▸ SOURCE RECORDS
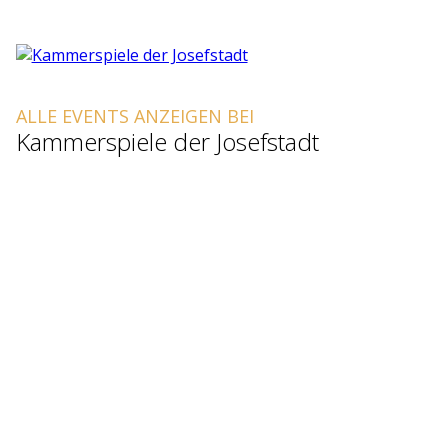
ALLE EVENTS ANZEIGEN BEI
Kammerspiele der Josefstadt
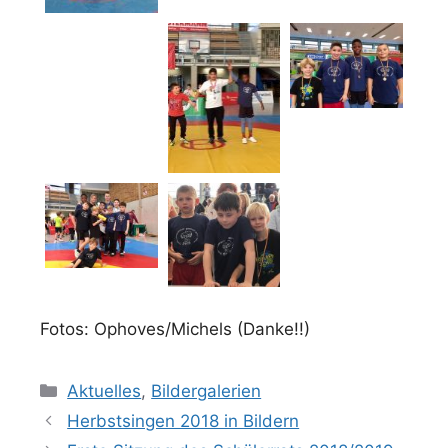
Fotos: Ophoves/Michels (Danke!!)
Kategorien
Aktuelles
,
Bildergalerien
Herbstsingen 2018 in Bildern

--

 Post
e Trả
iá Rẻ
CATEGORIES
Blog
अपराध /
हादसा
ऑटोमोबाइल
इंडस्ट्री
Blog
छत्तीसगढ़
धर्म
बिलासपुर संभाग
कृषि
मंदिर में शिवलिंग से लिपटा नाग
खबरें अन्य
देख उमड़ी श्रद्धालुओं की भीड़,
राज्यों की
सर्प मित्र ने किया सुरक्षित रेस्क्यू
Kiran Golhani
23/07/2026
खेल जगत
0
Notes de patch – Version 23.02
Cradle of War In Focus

==

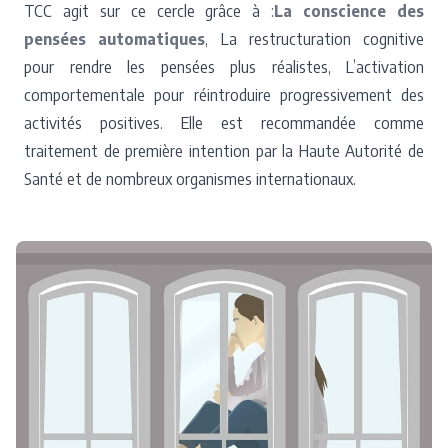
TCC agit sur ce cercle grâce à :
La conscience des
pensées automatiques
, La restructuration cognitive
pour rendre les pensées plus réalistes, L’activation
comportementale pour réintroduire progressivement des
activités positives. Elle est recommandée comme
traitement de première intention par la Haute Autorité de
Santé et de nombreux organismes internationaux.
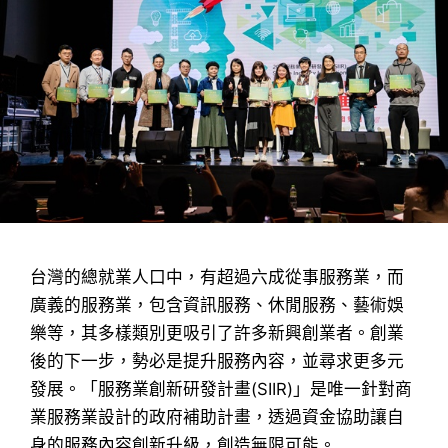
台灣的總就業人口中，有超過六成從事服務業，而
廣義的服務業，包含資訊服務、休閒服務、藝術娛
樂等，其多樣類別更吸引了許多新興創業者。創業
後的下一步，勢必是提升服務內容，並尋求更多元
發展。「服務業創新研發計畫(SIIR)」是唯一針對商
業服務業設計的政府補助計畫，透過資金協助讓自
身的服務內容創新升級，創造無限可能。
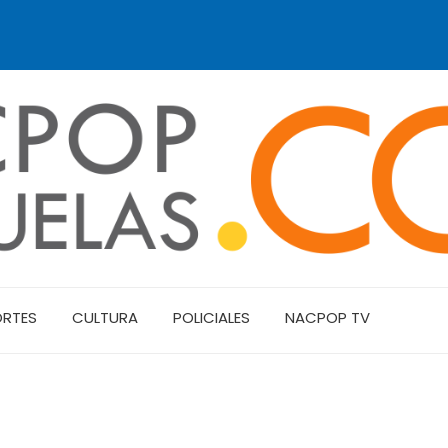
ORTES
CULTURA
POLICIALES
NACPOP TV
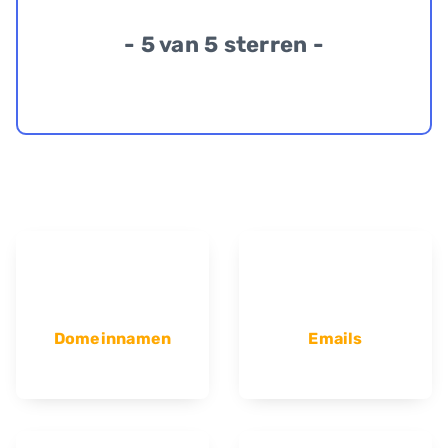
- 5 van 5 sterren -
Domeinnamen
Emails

▸ TRY IT
Show every line in the records above that contains the word "pour".

▸ SOLUTION BELOW
pour rendre les pensées plus réalistes, L’activation
comportementale pour réintroduire progressivement des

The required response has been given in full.